Wie je bent bepaalt hoe je je gedraagt

Hij heeft ons naar zijn wil en verlangen voorbestemd om in Jezus Christus zijn kinderen te worden, tot eer van de grootheid van Gods genade, ons geschonken in zijn geliefde Zoon.
Efeziërs 1:5-6


Voor Paulus staat voorop dat wat je doet voortkomt uit wie je bent. Daarom begint hij zijn brieven altijd met te beschrijven wie we zijn in Christus. Daar besteedt hij gauw de helft van zijn correspondentie aan. Daarna komt hij met praktische raadgevingen hoe we ons in Christus moeten gedragen.

Zelfs in de structuur van zijn brieven zien we dus dat Gods genade vooropstaat.

Het evangelie is daarom niet zozeer een leermodel van leefregels. Het is vooral een persoon: Jezus zelf. En Jezus is niet in de eerste plaats een voorbeeld om na te volgen, maar iemand die aan het kruis van plaats heeft geruild met jou. Als je die ruil hebt aanvaard en in Hem bent, neem je zijn positie in, draag je zijn status, ben je wat God betreft als Hij. Dat betekent geloven dan ook: dat je voor honderd procent aanvaardt dat je in Hem door God rechtvaardig bent verklaard.

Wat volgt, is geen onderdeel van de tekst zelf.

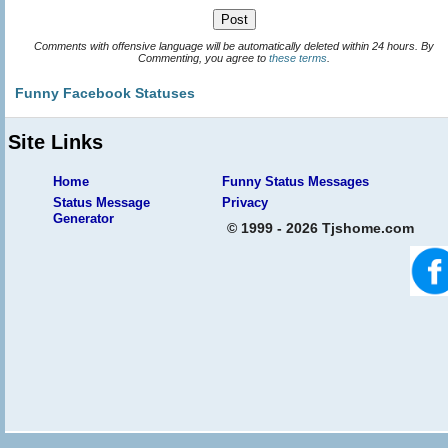
Comments with offensive language will be automatically deleted within 24 hours. By
Commenting, you agree to
these terms
.
Funny Facebook Statuses
Site Links
Home
Funny Status Messages
Status Message
Privacy
Generator
© 1999 - 2026 Tjshome.com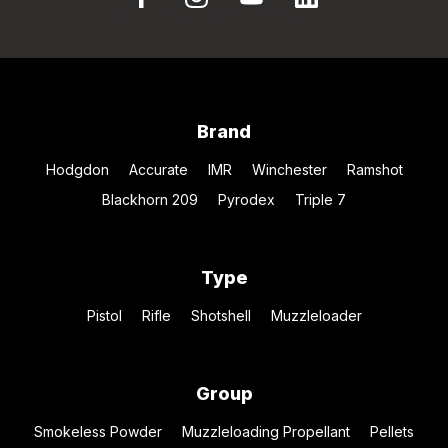
Brand
Hodgdon
Accurate
IMR
Winchester
Ramshot
Blackhorn 209
Pyrodex
Triple 7
Type
Pistol
Rifle
Shotshell
Muzzleloader
Group
Smokeless Powder
Muzzleloading Propellant
Pellets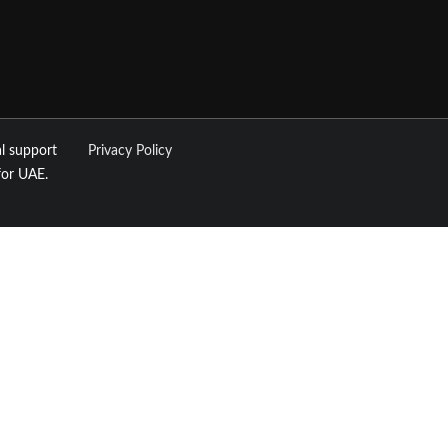
l support
Privacy Policy
for UAE.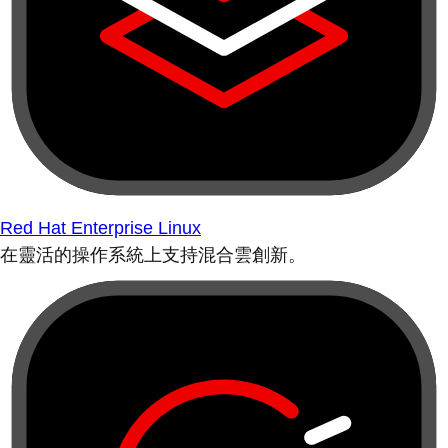
Red Hat Enterprise Linux
在靈活的操作系統上支持混合雲創新。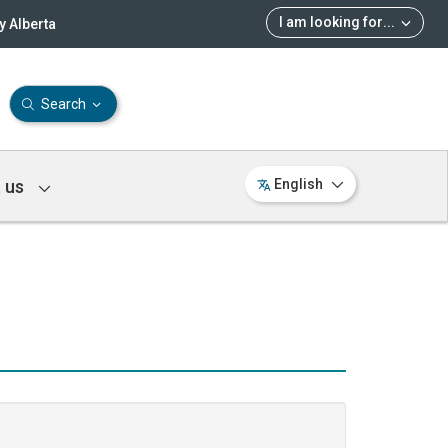
I am looking for
...
 Alberta
Search
 us
English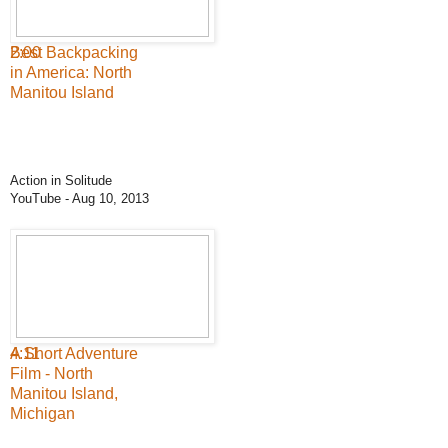
2:00
Best Backpacking
in America: North
Manitou Island
Action in Solitude
YouTube
- Aug 10, 2013
4:11
A Short Adventure
Film - North
Manitou Island,
Michigan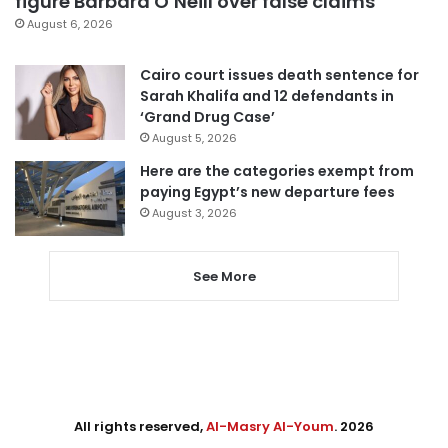
figure Barbara O’Neill over false claims
August 6, 2026
Cairo court issues death sentence for
Sarah Khalifa and 12 defendants in
‘Grand Drug Case’
August 5, 2026
Here are the categories exempt from
paying Egypt’s new departure fees
August 3, 2026
See More
All rights reserved,
Al-Masry Al-Youm
. 2026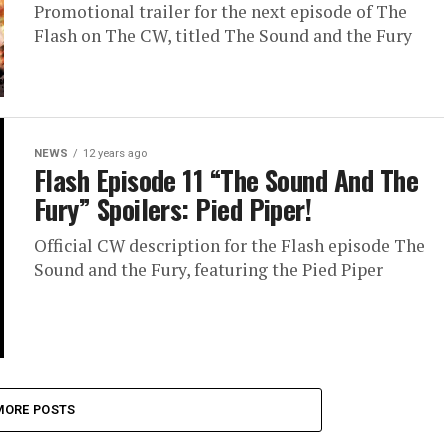
Promotional trailer for the next episode of The
Flash on The CW, titled The Sound and the Fury
NEWS
12 years ago
Flash Episode 11 “The Sound And The
Fury” Spoilers: Pied Piper!
Official CW description for the Flash episode The
Sound and the Fury, featuring the Pied Piper
MORE POSTS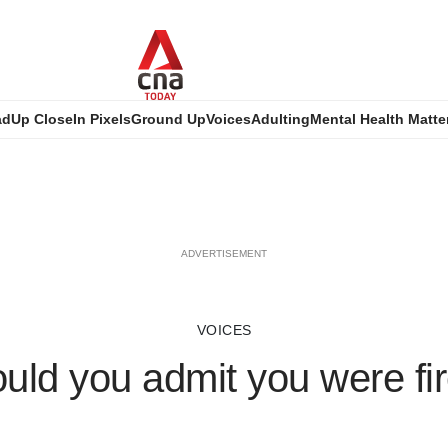
ad
Up Close
In Pixels
Ground Up
Voices
Adulting
Mental Health Matte
ADVERTISEMENT
VOICES
uld you admit you were fi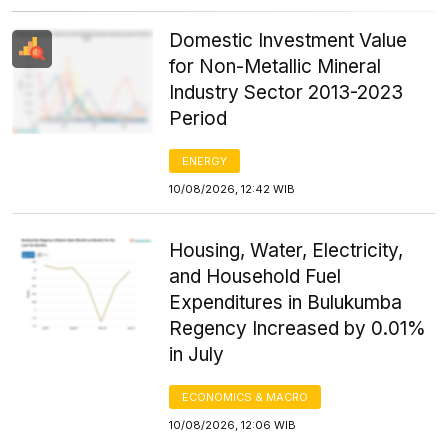
Domestic Investment Value
for Non-Metallic Mineral
Industry Sector 2013-2023
Period
ENERGY
10/08/2026, 12:42 WIB
Housing, Water, Electricity,
and Household Fuel
Expenditures in Bulukumba
Regency Increased by 0.01%
in July
ECONOMICS & MACRO
10/08/2026, 12:06 WIB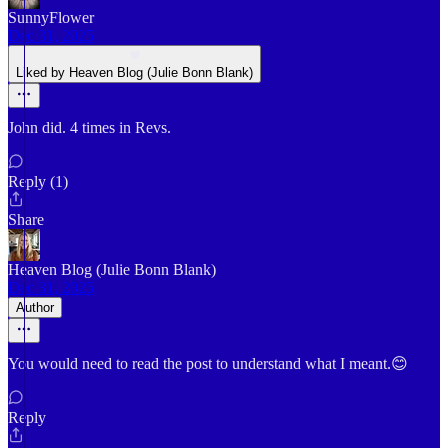
SunnyFlower
Dec 31, 2025
Liked by Heaven Blog (Julie Bonn Blank)
John did. 4 times in Revs.
Reply (1)
Share
Heaven Blog (Julie Bonn Blank)
Dec 31, 2025
Author
You would need to read the post to understand what I meant.😊
Reply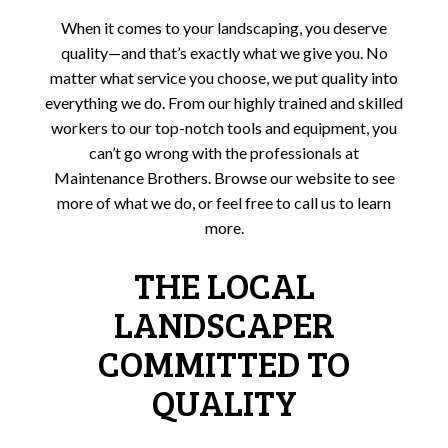
When it comes to your landscaping, you deserve
quality—and that’s exactly what we give you. No
matter what service you choose, we put quality into
everything we do. From our highly trained and skilled
workers to our top-notch tools and equipment, you
can’t go wrong with the professionals at
Maintenance Brothers. Browse our website to see
more of what we do, or feel free to call us to learn
more.
THE LOCAL
LANDSCAPER
COMMITTED TO
QUALITY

Daarom is de kerngedachte in Paulus’ brieven dat de rechtvaardige leeft door geloof (Rom. 1:17b).

Je mag geloven dat je in Jezus bent geplaatst – en dat Hij zal voorzien in alles wat nodig is om je te gedragen zoals Hij wil. Uit de rechtvaardigmaking volgt de navolging en heiliging, die God samen met jou uitwerkt door zijn Geest.

Je kunt niet genoeg horen wie je bent in Christus: wie je bent, bepaalt hoe je je gedraagt.